What weed has a small blue flower?

CREEPING BELLFLOWER Campanula rapunculoides Also known as Creeping Bellflower . Campanula has attractive blue flowers. The stem of this weed is erect with short hairy leaves. The basal leaves are narrow and triangular with a heart-shaped base with jagged edges approximately 12 centimetres (4 in) long.

Should I remove speedwell?

However, because the speedwell is so aggressive, it is often necessary to remove the speedwell with a herbicide. Once removed, proper management practices will be much more effective in preventing future infestations.

How to get rid of speedwell weed?

Combination herbicides that include triclopyr and dicamba are especially effective for postemergence control. Postemergence herbicides may be applied to speedwells in spring or fall, provided that the plants are actively growing. The lawn should not be mowed for two or three days before or after herbicide application.

What is the weed that has small purple flowers?

Common lawn weeds with purple flowers include: Purple deadnettle (Lamium purpureum) Henbit (Lamium amplexicaule) Ground ivy/creeping Charlie (Glechoma hederacea)

What Weed has blue flowers?

One such weed with blue flowers is the butterfly weed. To identify it, look for a plant with bright orange flowers and long, narrow leaves. The flowers are usually clustered at the top of the plant and bloom from June to September. To control butterfly weed, you can remove it manually or use herbicides.

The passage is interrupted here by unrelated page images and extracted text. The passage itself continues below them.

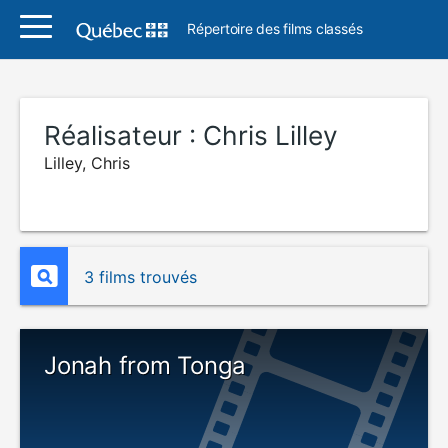
Répertoire des films classés
Réalisateur :
Chris Lilley
Lilley, Chris
3 films trouvés
Jonah from Tonga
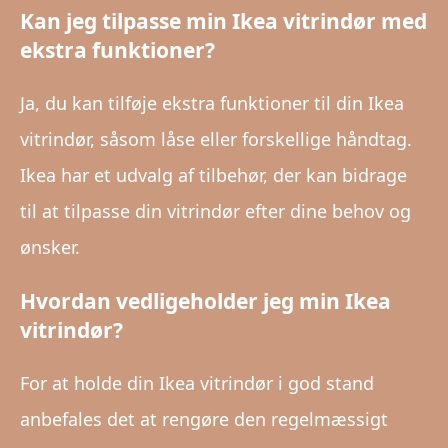
Kan jeg tilpasse min Ikea vitrindør med
ekstra funktioner?
Ja, du kan tilføje ekstra funktioner til din Ikea
vitrindør, såsom låse eller forskellige håndtag.
Ikea har et udvalg af tilbehør, der kan bidrage
til at tilpasse din vitrindør efter dine behov og
ønsker.
Hvordan vedligeholder jeg min Ikea
vitrindør?
For at holde din Ikea vitrindør i god stand
anbefales det at rengøre den regelmæssigt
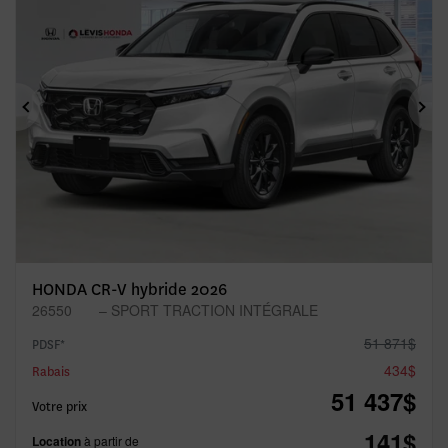
Précédent
Sui
HONDA CR-V hybride 2026
26550
– SPORT TRACTION INTÉGRALE
51 871
$
PDSF*
434
$
Rabais
51 437
$
Votre prix
141
$
Location
à partir de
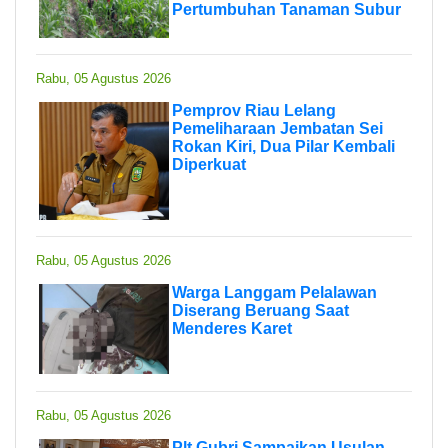
Pertumbuhan Tanaman Subur
Rabu, 05 Agustus 2026
Pemprov Riau Lelang
Pemeliharaan Jembatan Sei
Rokan Kiri, Dua Pilar Kembali
Diperkuat
Rabu, 05 Agustus 2026
Warga Langgam Pelalawan
Diserang Beruang Saat
Menderes Karet
Rabu, 05 Agustus 2026
Plt Gubri Sampaikan Usulan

What does a blue weed look like?

These medium-sized weeds with tiny blue flowers grow in moist, shaded areas with rich soil. Although the blooms are famous for appearing violet, they can also be pink, yellow, white, blue, or purple. They have lance-shaped leaves and can get up to 18 inches tall. They were brought to North America by European settlers.

What flowers are a good weed?

Some of our favorites are Columbine aquilegia, common blue violet, forget-me-not, Siberian squill, tiny bluets, Himalayan blue poppy, aster, and morning glories. Blue flowers are beautiful. Even if some gardeners consider some of them weeds!

What is a Bluebell weed called?

Mountain Violet is a small plant with delicate purple or blue flowers. It grows in mountainous regions and blooms in spring. 24. Common Bluebell Botanical Name: Hyacinthoides non-scripta Common Bluebell blooms in woodlands and meadows during spring. These Weeds with Blue Flowers create colorful carpets beneath trees and in grassy areas. 25.